Hansard Reports
Debates (Commons), Debates (Lords), Westminster Hall
XML files containing Debates in the main chambers and in Westminster Hall from the start of the 2001 parliament (Commons) or 1999 reform (Lords). Speeches and the speaker are labelled with unique identifiers, as are divisions and how each MP or Lord voted.
Written Answers (Commons), Written Answers (Lords)
XML files containing Written Answers to questions MPs and Lords have asked ministers. Data from the start of the 2001 parliament (Commons) or 1999 reform (Lords). Questions and replies are clearly distinguished, and speakers labelled with their unique identifier.

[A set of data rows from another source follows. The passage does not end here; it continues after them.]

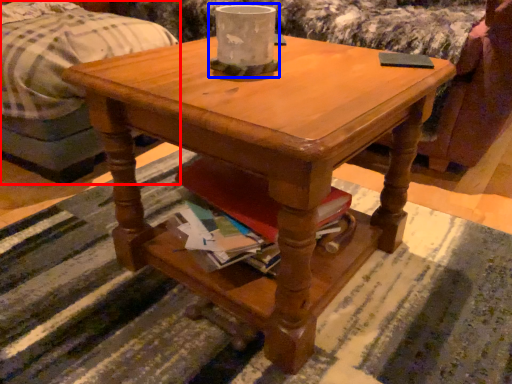 Question: Which point is further to the camera, bed (highlighted by a red box) or candle holder (highlighted by a blue box)?

Choices:
 (A) bed
 (B) candle holder

Answer: (A) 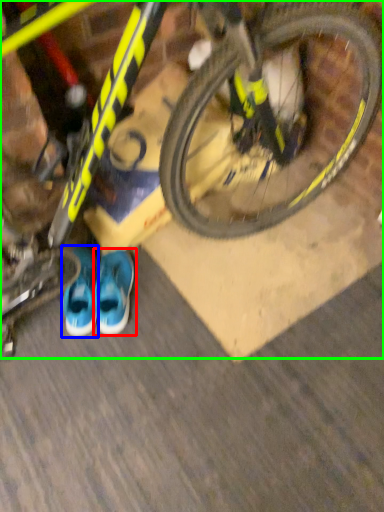 Question: Which object is the closest to the running shoe (highlighted by a red box)? Choose among these: footwear (highlighted by a blue box) or bicycle (highlighted by a green box).

Choices:
 (A) footwear
 (B) bicycle

Answer: (A) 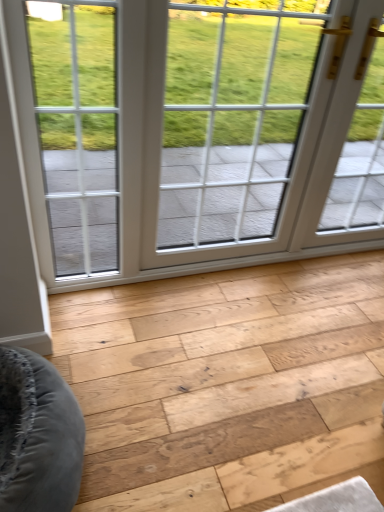 What do you see at coordinates (227, 385) in the screenshot?
I see `natural wood plank at center` at bounding box center [227, 385].

Image resolution: width=384 pixels, height=512 pixels. What are the coordinates of `natural wood plank at center` in the screenshot? It's located at (227, 385).

What is the approximate height of white glass window at center?

It is 3.46 feet.

Where is `white glass window at center`? The image size is (384, 512). white glass window at center is located at coordinates (196, 131).

This screenshot has height=512, width=384. What do you see at coordinates (196, 131) in the screenshot? I see `white glass window at center` at bounding box center [196, 131].

At what (x,y) coordinates should I click in order to perform the action: click on natural wood plank at center. Please return your answer as a coordinate pair (x, y). The width and height of the screenshot is (384, 512). Looking at the image, I should click on (227, 385).

Looking at this image, which is more to the right, white glass window at center or natural wood plank at center?

natural wood plank at center.

Between white glass window at center and natural wood plank at center, which one is positioned in front?

natural wood plank at center is more forward.

Is point (40, 201) in front of point (154, 505)?

No, (40, 201) is further to viewer.

From the image's perspective, who appears lower, white glass window at center or natural wood plank at center?

natural wood plank at center appears lower in the image.

From a real-world perspective, which is physically above, white glass window at center or natural wood plank at center?

white glass window at center is physically above.

Is white glass window at center wider than natural wood plank at center?

In fact, white glass window at center might be narrower than natural wood plank at center.

Considering the sizes of white glass window at center and natural wood plank at center in the image, is white glass window at center taller or shorter than natural wood plank at center?

white glass window at center is taller than natural wood plank at center.

In terms of size, does white glass window at center appear bigger or smaller than natural wood plank at center?

white glass window at center is smaller than natural wood plank at center.

Choose the correct answer: Is white glass window at center inside natural wood plank at center or outside it?

white glass window at center is spatially situated outside natural wood plank at center.

Is white glass window at center with natural wood plank at center?

No, white glass window at center is not with natural wood plank at center.

Is white glass window at center facing away from natural wood plank at center?

No, natural wood plank at center is not at the back of white glass window at center.

Measure the distance between white glass window at center and natural wood plank at center.

white glass window at center and natural wood plank at center are 30.53 inches apart from each other.

At what (x,y) coordinates should I click in order to perform the action: click on window lying above the natural wood plank at center (from the image's perspective). Please return your answer as a coordinate pair (x, y). The height and width of the screenshot is (512, 384). Looking at the image, I should click on (196, 131).

Considering the positions of objects natural wood plank at center and white glass window at center in the image provided, who is more to the left, natural wood plank at center or white glass window at center?

white glass window at center is more to the left.

Considering the positions of objects natural wood plank at center and white glass window at center in the image provided, who is in front, natural wood plank at center or white glass window at center?

natural wood plank at center.

Between point (356, 384) and point (263, 121), which one is positioned in front?

The point (356, 384) is closer.

From the image's perspective, is natural wood plank at center located above or below white glass window at center?

natural wood plank at center is below white glass window at center.

From a real-world perspective, relative to white glass window at center, is natural wood plank at center vertically above or below?

From a real-world perspective, natural wood plank at center is physically below white glass window at center.

From the picture: Which object is wider, natural wood plank at center or white glass window at center?

natural wood plank at center is wider.

Is natural wood plank at center shorter than white glass window at center?

Yes, natural wood plank at center is shorter than white glass window at center.

Who is smaller, natural wood plank at center or white glass window at center?

white glass window at center is smaller.

Do you think natural wood plank at center is within white glass window at center, or outside of it?

natural wood plank at center lies outside white glass window at center.

Does natural wood plank at center touch white glass window at center?

No, natural wood plank at center is not in contact with white glass window at center.

Is white glass window at center at the back of natural wood plank at center?

No.

Find the location of `window that appears above the natural wood plank at center (from the image's perspective)`. window that appears above the natural wood plank at center (from the image's perspective) is located at coordinates (196, 131).

Identify the location of plank that appears below the white glass window at center (from a real-world perspective). The image size is (384, 512). (227, 385).

I want to click on plank below the white glass window at center (from the image's perspective), so 227,385. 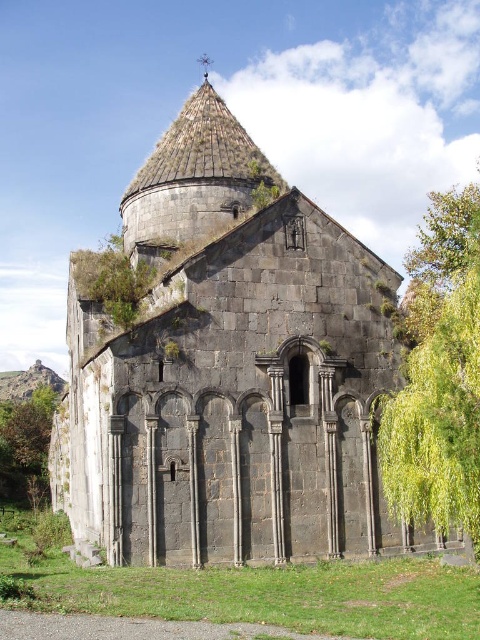 Question: Estimate the real-world distances between objects in this image. Which object is closer to the green leafy tree at lower left?

Choices:
 (A) dark gray stone church at center
 (B) green leafy tree at right

Answer: (A)

Question: Does dark gray stone church at center have a smaller size compared to green leafy tree at lower left?

Choices:
 (A) yes
 (B) no

Answer: (B)

Question: Among these points, which one is nearest to the camera?

Choices:
 (A) (456, 387)
 (B) (9, 403)

Answer: (A)

Question: Does green leafy tree at right have a smaller size compared to green leafy tree at lower left?

Choices:
 (A) yes
 (B) no

Answer: (B)

Question: Can you confirm if green leafy tree at right is positioned below green leafy tree at lower left?

Choices:
 (A) yes
 (B) no

Answer: (B)

Question: Which point appears farthest from the camera in this image?

Choices:
 (A) 117,452
 (B) 6,477

Answer: (B) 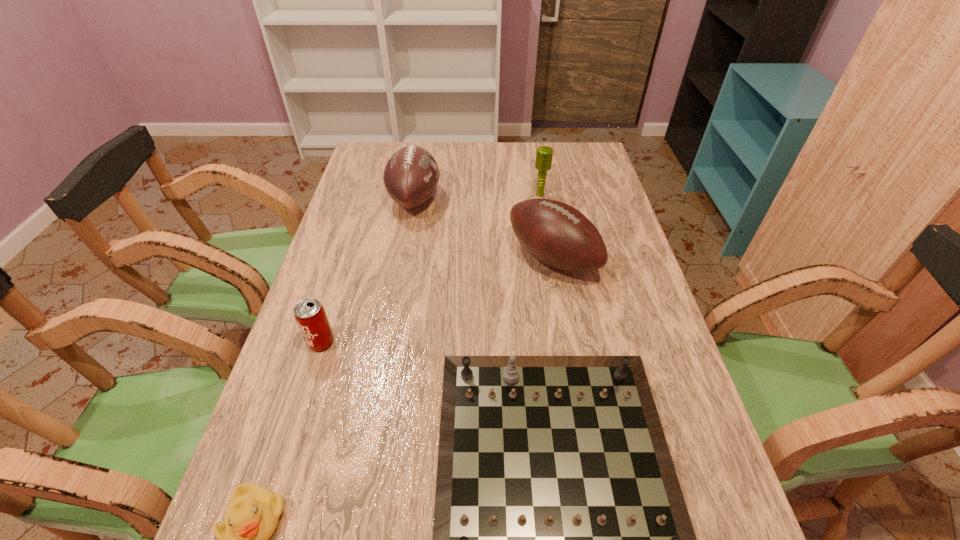 This screenshot has width=960, height=540. What are the coordinates of `empty space between the left football (American) and the microphone` in the screenshot? It's located at (x=477, y=197).

Find the location of a particular element. unoccupied area between the farther football (American) and the microphone is located at coordinates (477, 197).

You are a GUI agent. You are given a task and a screenshot of the screen. Output one action in this format:
    pyautogui.click(x=<x>, y=<y>)
    Task: Click on the object that is the second closest to the chessboard
    This screenshot has width=960, height=540.
    Given the screenshot: What is the action you would take?
    pyautogui.click(x=253, y=512)

Find the location of a particular element. object that is the fifth closest to the microphone is located at coordinates (253, 512). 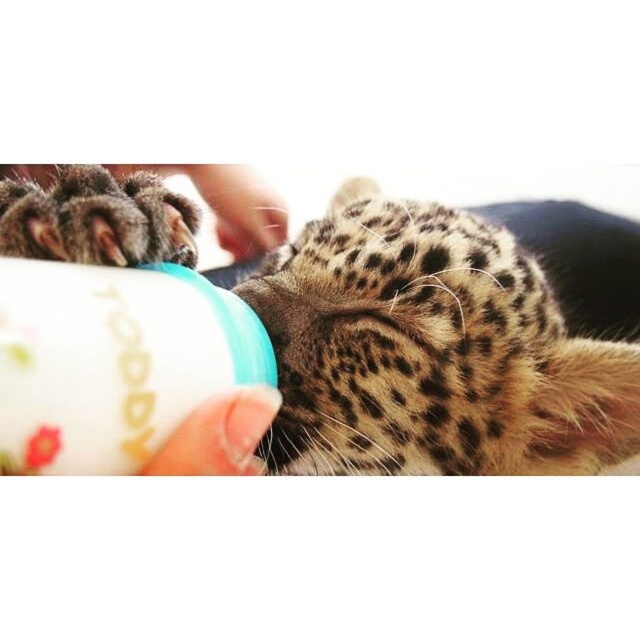 Question: Which point is closer to the camera?

Choices:
 (A) (332, 269)
 (B) (108, 285)

Answer: (B)

Question: Is spotted fur leopard at center behind white plastic bottle at center?

Choices:
 (A) yes
 (B) no

Answer: (A)

Question: Is spotted fur leopard at center behind white plastic bottle at center?

Choices:
 (A) yes
 (B) no

Answer: (A)

Question: Which of the following is the closest to the observer?

Choices:
 (A) (35, 339)
 (B) (548, 433)

Answer: (A)

Question: Does spotted fur leopard at center appear over white plastic bottle at center?

Choices:
 (A) yes
 (B) no

Answer: (B)

Question: Which object is closer to the camera taking this photo?

Choices:
 (A) spotted fur leopard at center
 (B) white plastic bottle at center

Answer: (B) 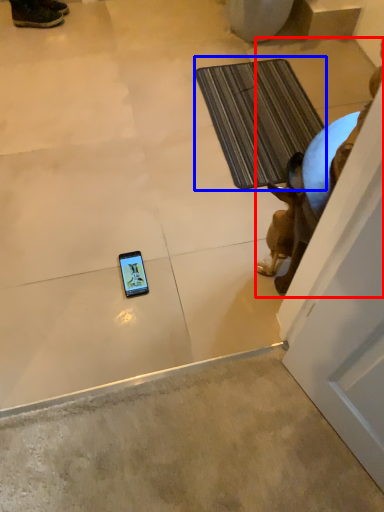 Question: Which object is closer to the camera taking this photo, animal (highlighted by a red box) or bath mat (highlighted by a blue box)?

Choices:
 (A) animal
 (B) bath mat

Answer: (A) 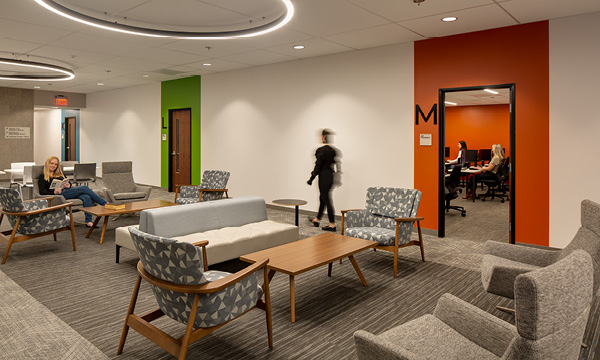 The image size is (600, 360). Identify the location of 2 wood coffee tables. (313, 248), (125, 205). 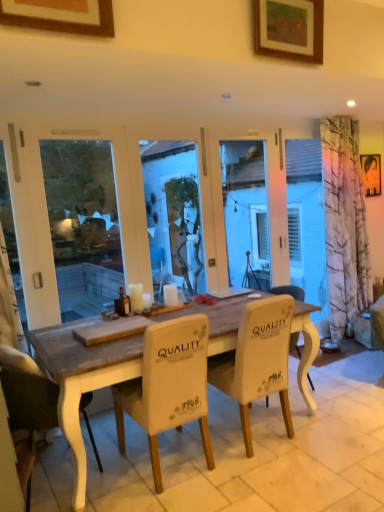 This screenshot has width=384, height=512. I want to click on vacant area that is situated to the right of white fabric chair at center, which is the first chair in right-to-left order, so click(x=336, y=432). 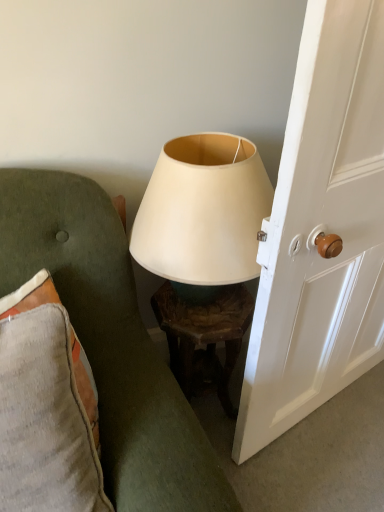 In order to face matte white lampshade at center, should I rotate leftwards or rightwards?

A 0.554 degree turn to the right will do.

In order to face textured gray pillow at left, should I rotate leftwards or rightwards?

You should rotate left by 20.119 degrees.

Identify the location of wooden textured table at center. (204, 337).

From a real-world perspective, which object stands above the other?

textured gray pillow at left is physically above.

Is wooden textured table at center in front of textured gray pillow at left?

No, wooden textured table at center is behind textured gray pillow at left.

Does wooden textured table at center appear on the right side of textured gray cushion at left?

Yes, wooden textured table at center is to the right of textured gray cushion at left.

The image size is (384, 512). Identify the location of table behind the textured gray cushion at left. (204, 337).

Is textured gray cushion at left surrounded by wooden textured table at center?

That's incorrect, textured gray cushion at left is not inside wooden textured table at center.

From the image's perspective, is wooden textured table at center on textured gray cushion at left?

No, from the image's perspective, wooden textured table at center is not on top of textured gray cushion at left.

I want to click on lamp that appears above the textured gray cushion at left (from the image's perspective), so click(x=203, y=251).

Which object is thinner, textured gray cushion at left or matte white lampshade at center?

With smaller width is textured gray cushion at left.

Does textured gray cushion at left have a lesser height compared to matte white lampshade at center?

In fact, textured gray cushion at left may be taller than matte white lampshade at center.

Between textured gray cushion at left and textured gray pillow at left, which one appears on the right side from the viewer's perspective?

textured gray cushion at left.

From a real-world perspective, is textured gray cushion at left physically located above or below textured gray pillow at left?

Clearly, from a real-world perspective, textured gray cushion at left is above textured gray pillow at left.

Can you confirm if textured gray cushion at left is bigger than textured gray pillow at left?

Yes, textured gray cushion at left is bigger than textured gray pillow at left.

In the scene shown: Is textured gray cushion at left closer to the viewer compared to textured gray pillow at left?

Yes, textured gray cushion at left is closer to the camera.

Is white wood door at right oriented towards textured gray cushion at left?

No, white wood door at right is not aimed at textured gray cushion at left.

From the picture: Is white wood door at right further to the viewer compared to textured gray cushion at left?

Yes, white wood door at right is further from the viewer.

Looking at the image, does white wood door at right seem bigger or smaller compared to textured gray cushion at left?

white wood door at right is bigger than textured gray cushion at left.

Is white wood door at right positioned far away from textured gray pillow at left?

No.

In the scene shown: From their relative heights in the image, would you say white wood door at right is taller or shorter than textured gray pillow at left?

Clearly, white wood door at right is taller compared to textured gray pillow at left.

At what (x,y) coordinates should I click in order to perform the action: click on screen door above the textured gray pillow at left (from the image's perspective). Please return your answer as a coordinate pair (x, y). The width and height of the screenshot is (384, 512). Looking at the image, I should click on (x=321, y=230).

In the image, is white wood door at right positioned in front of or behind textured gray pillow at left?

Visually, white wood door at right is located behind textured gray pillow at left.

Considering the positions of points (21, 260) and (187, 314), is point (21, 260) closer to camera compared to point (187, 314)?

That is True.

Is textured gray cushion at left next to wooden textured table at center?

No, textured gray cushion at left is not touching wooden textured table at center.

Consider the image. Who is more distant, textured gray cushion at left or wooden textured table at center?

wooden textured table at center is more distant.

Where is `pillow on the left of wooden textured table at center`? This screenshot has width=384, height=512. pillow on the left of wooden textured table at center is located at coordinates pyautogui.click(x=46, y=407).

Identify the location of furniture above the wooden textured table at center (from the image's perspective). (110, 342).

When comparing their distances from wooden textured table at center, does textured gray pillow at left or textured gray cushion at left seem further?

textured gray pillow at left.

Looking at the image, which one is located further to matte white lampshade at center, white wood door at right or wooden textured table at center?

white wood door at right is positioned further to the anchor matte white lampshade at center.

Based on their spatial positions, is white wood door at right or textured gray pillow at left closer to matte white lampshade at center?

Among the two, white wood door at right is located nearer to matte white lampshade at center.

When comparing their distances from textured gray cushion at left, does wooden textured table at center or textured gray pillow at left seem further?

wooden textured table at center is further to textured gray cushion at left.

Looking at the image, which one is located closer to wooden textured table at center, white wood door at right or textured gray pillow at left?

white wood door at right is positioned closer to the anchor wooden textured table at center.

Based on their spatial positions, is white wood door at right or textured gray cushion at left closer to matte white lampshade at center?

white wood door at right is closer to matte white lampshade at center.

Estimate the real-world distances between objects in this image. Which object is further from textured gray cushion at left, wooden textured table at center or matte white lampshade at center?

Among the two, wooden textured table at center is located further to textured gray cushion at left.

Based on their spatial positions, is white wood door at right or wooden textured table at center closer to textured gray cushion at left?

The object closer to textured gray cushion at left is wooden textured table at center.

Identify the location of table between textured gray cushion at left and white wood door at right in the horizontal direction. (204, 337).

I want to click on lamp located between textured gray cushion at left and white wood door at right in the left-right direction, so click(203, 251).

This screenshot has height=512, width=384. I want to click on lamp positioned between textured gray pillow at left and wooden textured table at center from near to far, so click(203, 251).

Identify the location of lamp between textured gray pillow at left and white wood door at right from left to right. This screenshot has width=384, height=512. (203, 251). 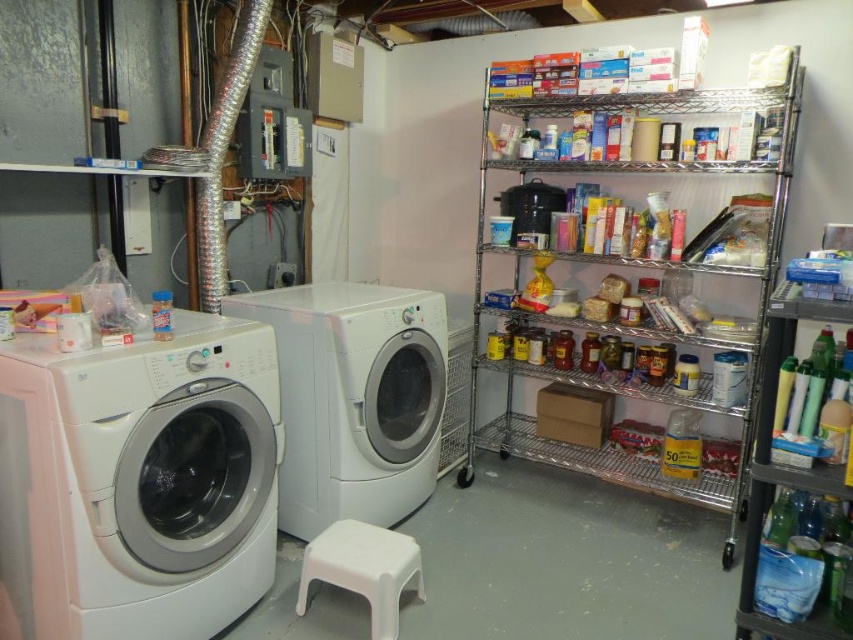 Question: Estimate the real-world distances between objects in this image. Which object is closer to the clear plastic bottles at right?

Choices:
 (A) metallic wire shelving at right
 (B) white glossy washing machine at left
 (C) white glossy washing machine at center

Answer: (A)

Question: Where is white glossy washing machine at left located in relation to white plastic stool at lower center in the image?

Choices:
 (A) above
 (B) below

Answer: (A)

Question: Is metallic wire shelving at right further to the viewer compared to clear plastic bottles at right?

Choices:
 (A) no
 (B) yes

Answer: (B)

Question: Which point is farther to the camera?

Choices:
 (A) white glossy washing machine at left
 (B) white glossy washing machine at center
 (C) metallic wire shelving at right

Answer: (B)

Question: Which object appears farthest from the camera in this image?

Choices:
 (A) metallic wire shelving at right
 (B) white glossy washing machine at center

Answer: (B)

Question: Does white glossy washing machine at center have a larger size compared to white plastic stool at lower center?

Choices:
 (A) no
 (B) yes

Answer: (B) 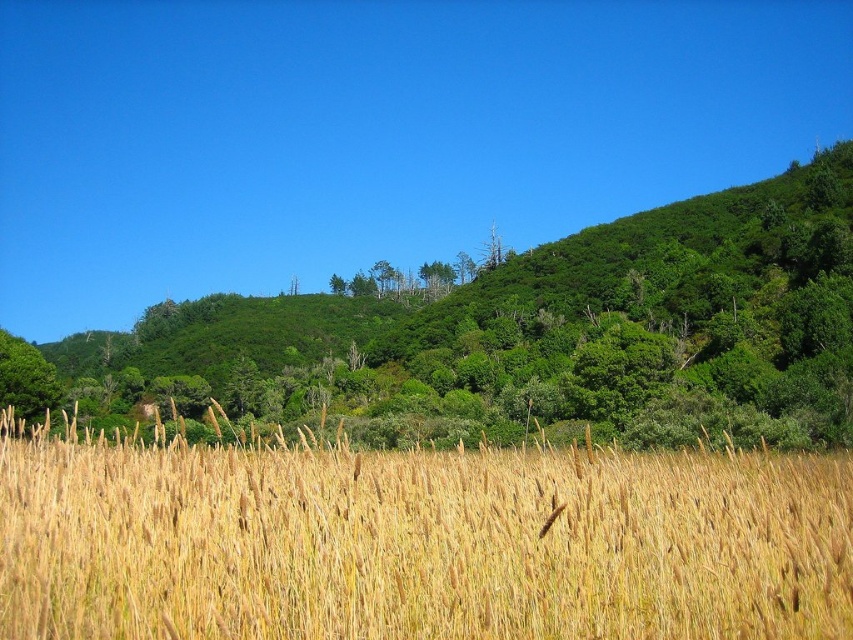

Written Ministerial Statements (Commons), Written Ministerial Statements (Lords)
XML files containing statements which ministers made to the houses in writing. These are a bit like press releases, but in parliamentary language.
Getting the Data
By Browsing
You can browse the list of available files and download them individually at:
http://www.theyworkforyou.com/pwdata/scrapedxml/
By git
Warning: There is a lot of data, downloading it all may take a while.
This is currently not available, we hope to have it back soon.
By rsync
Warning: There is a lot of data, downloading it all may take a while.
The easiest way to get hold of the data currently stored for Hansard is via
rsync to data.theyworkforyou.com::parldata
. This is especially useful if you
e.g. want to update every day to have the latest files, but only want to
download the new or changed ones. You can see what’s available by running:
rsync data.theyworkforyou.com::parldata
You can then use rsync to retrieve content as necessary; the parsed XML files
are in the scrapedxml
directory. Check man rsync
for more information on
the available options.
We strongly recommend that where possible you use --exclude '.svn' --exclude
'tmp/'
switches, as these are used for processing and versioning, and aren’t
relevant to the data. To download all Commons main chamber debates from October
2012, you would use something like:
rsync -az --progress --exclude '.svn' --exclude 'tmp/' --relative data.theyworkforyou.com::parldata/scrapedxml/debates/debates2012-10-* .